Nick’s Indonesian Diary

4 Apr

The next day, with Bart still away, I decided I’d do some more sight-seeing and went to try and find the open top bus which tours the city. I followed Shinta’s instructions and asked a taxi driver to take me to Bus Way. I think he just took me to the nearest bus station rather than to the central bus station and it was not clear if I could catch the open top bus from here. I spoke to a couple of Indonesians who for once spoke excellent English and directed me to the opposite side of the street. I waited a while and saw several buses pass, but no open top bus.
Behind me, an Indonesian man on a motorbike kept haranguing me to have a lift on his bike and I finally relented. I had no idea where he was going to take me as he spoke no English. In the end, he took me around two blocks, said “Top Bus” and I paid him the 20,000 he asked for (an excessive amount for the service rendered, but there we go).
From here, I wondered about for a bit. I came to a mosque and had a nose in there. I had a light lunch – a sort of potato and egg curry – provided by a street vendor. I also swapped a Marlboro Light for one of his cigarettes – a Sampoerna. I decided I’d finally found the Indonesian cigarettes I’d been looking for as these were really nice.9
With no sign of an open top bus anywhere, I thought I might as well just go back to Bartlett’s, so hopped in a taxi once again. I got back just as Bart was returning home from his business trip, so that was quite good timing.

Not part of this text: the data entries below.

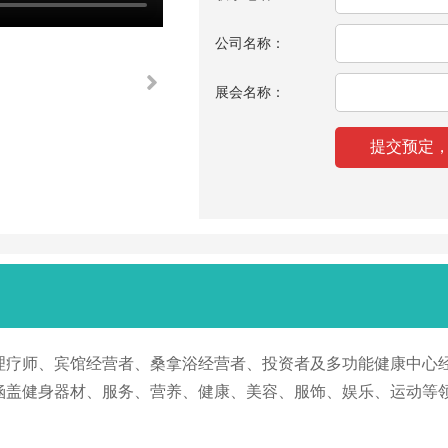
公司名称：
展会名称：
、理疗师、宾馆经营者、桑拿浴经营者、投资者及多功能健康中心
，涵盖健身器材、服务、营养、健康、美容、服饰、娱乐、运动等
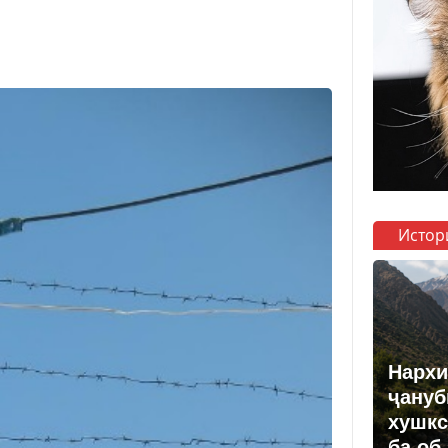
Истор
Нархи
ҷануб
хушкс
ба об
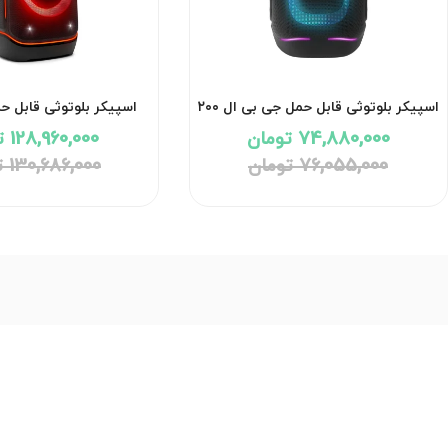
اسپیکر بلوتوثی قابل حمل جی بی ال ۲۰۰
اسپیکر بلوتوثی قابل ح
وات مدل PartyBox 130 با گارانتی ۱۸
74,880,000 تومان
128,960,000 تومان
ماهه شرکتی
گارانتی 18 ماهه شرکتی
76,055,000 تومان
130,686,000 تومان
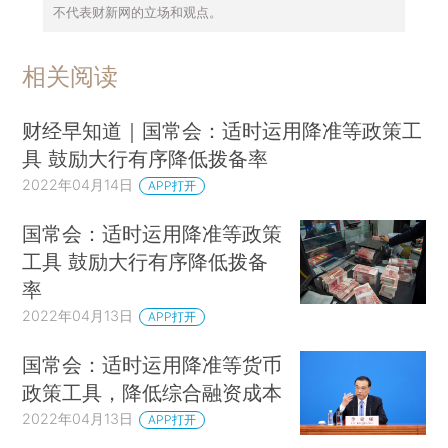
不代表财新网的立场和观点。
相关阅读
财经早知道｜国常会：适时运用降准等政策工
具 鼓励大行有序降低拨备率
2022年04月14日
APP打开
国常会：适时运用降准等政策
工具 鼓励大行有序降低拨备
率
2022年04月13日
APP打开
国常会：适时运用降准等货币
政策工具，降低综合融资成本
2022年04月13日
APP打开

That evening, he promised to take me to the Skye Bar which is a bar, as you might expect, on top of a skyscraper. For a change, instead of by taxi, we went to the Skye bar by motorbike which was quite good fun.
It was a Wednesday and usually, Bart said, they did an offer on sangria on Wednesdays. Unfortunately, this week the offer was for bottles of whisky which was out of our price range. We instead still ordered sangria, Bartlett asking for just a little ice so we wouldn’t get scammed. They instead brought a jug just over half full with ice separate, so I guess it worked out about the same.
The music (house) and ambience of the place was pretty good and of course, the views excellent, although we’d just missed out on the sunset.10
Instead of continuing to drink here, Paul suggested we go to a couple of other bars close by. These were still expensive but what the hell, I was on holiday.
We went to a wine bar, where the wine was pretty pricey so I started on a Guinness, but in the end, we thought we might as well join the majority of punters and ordered a glass of wine each. I think it was one more drink before we went on to one last bar, Batt, in the basement of the Shangri La Hotel.
Here they had a table football, and of course, Fisk being the table football expert, he slaughtered Bartlett something like 10-3.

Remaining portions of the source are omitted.